No regime conditioning
We average IC over the full 2018–2025 window. Many of these alphas are almost certainly regime-dependent — they work in trending markets but fail in choppy markets, or vice versa. A follow-up post will slice the survival counts by regime (bull / bear / sideways, as defined by 20-day index momentum) but the aggregate numbers in this post are regime-averaged. A regime-aware deployment might keep half the dead alphas as conditional signals.
Reproduce it yourself
The whole bench is one CLI command on top of an open-source install. The full source is on
GitHub under the HKUDS organisation; the package is on PyPI as
vibe-trading-ai.
pip install vibe-trading-ai
export TUSHARE_TOKEN=your_token_here
vibe-trading alpha bench --zoo gtja191 \
--universe csi300 \
--period 2020-2025 \
--top 20
You get back an HTML report saved to ~/.vibe-trading/reports/ with per-alpha IC,
IR, decay curve, and a sortable top-N table. The same command works against
--zoo alpha101 (Kakushadze 101 Formulaic Alphas, paper-faithful rewrite of the 2015
arXiv preprint) and --zoo qlib158 (the Microsoft Qlib feature library, used under
Apache-2.0 with attribution). Cross-zoo comparison runs via alpha compare.

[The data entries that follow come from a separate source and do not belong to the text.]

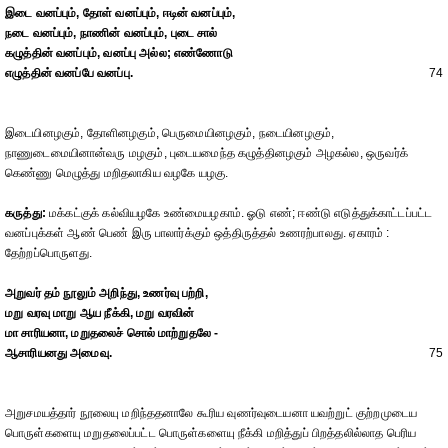
இடை வனப்பும், தோள் வனப்பும், ஈடின் வனப்பும்,
நடை வனப்பும், நாணின் வனப்பும், புடை சால்
கழுத்தின் வனப்பும், வனப்பு அல்ல; எண்ணோடு
எழுத்தின் வனப்பே வனப்பு.
74
இடையினழகும், தோளினழகும், பெருமையினழகும், நடையினழகும்,
நாணுடைமையினான்வரு மழகும், புடையமைந்த கழுத்தினழகும் அழகல்ல, ஒருவர்க்
கெண்ணு மெழுத்து மறிதலாகிய வழகே யழகு.
கருத்து:
மக்கட்குக் கல்வியழகே உண்மையழகாம். ஓடு எண்; ஈண்டு எடுத்துக்காட்டப்பட்ட
வனப்புக்கள் ஆண் பெண் இரு பாலார்க்கும் ஒத்திருத்தல் உணரற்பாலது. ஏகாரம் :
தேற்றப்பொருளது.
அறுவர் தம் நூலும் அறிந்து, உணர்வு பற்றி,
மறு வரவு மாறு ஆய நீக்கி, மறு வரவின்
மா சாரியனா, மறுதலைச் சொல் மாற்றுதலே -
ஆசாரியனது அமைவு.
75
அறுசமயத்தார் நூலையு மறிந்ததனாலே கூரிய வுணர்வுடையனா யவற்றுட் குற்றமுடைய
பொருள்களையு மறுதலைப்பட்ட பொருள்களையு நீக்கி மறித்துப் பிறத்தலில்லாத பெரிய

If you find an alpha whose survival classification surprises you — especially a survivor we did not flag in the top-5 or a famously-dead one we kept in the alive bucket — please open an issue with the alpha id and your reasoning. Community pull requests adding new zoos, new universes (CSI 1000, NASDAQ 100, crypto majors) or new validation tooling are welcome under the CONTRIBUTING.md DCO process.
Source citation: Guotai Junan Securities, "191 个短周期交易型 alpha 因子"
(191 Short-Period Transactional Alpha Factors), 2014. Re-implementation
agent/src/factors/zoo/gtja191/ uses only the formula content from the report; the
report's narrative prose, in-sample tables and figures are not reproduced. See the directory's
LICENSE.md for the full provenance note.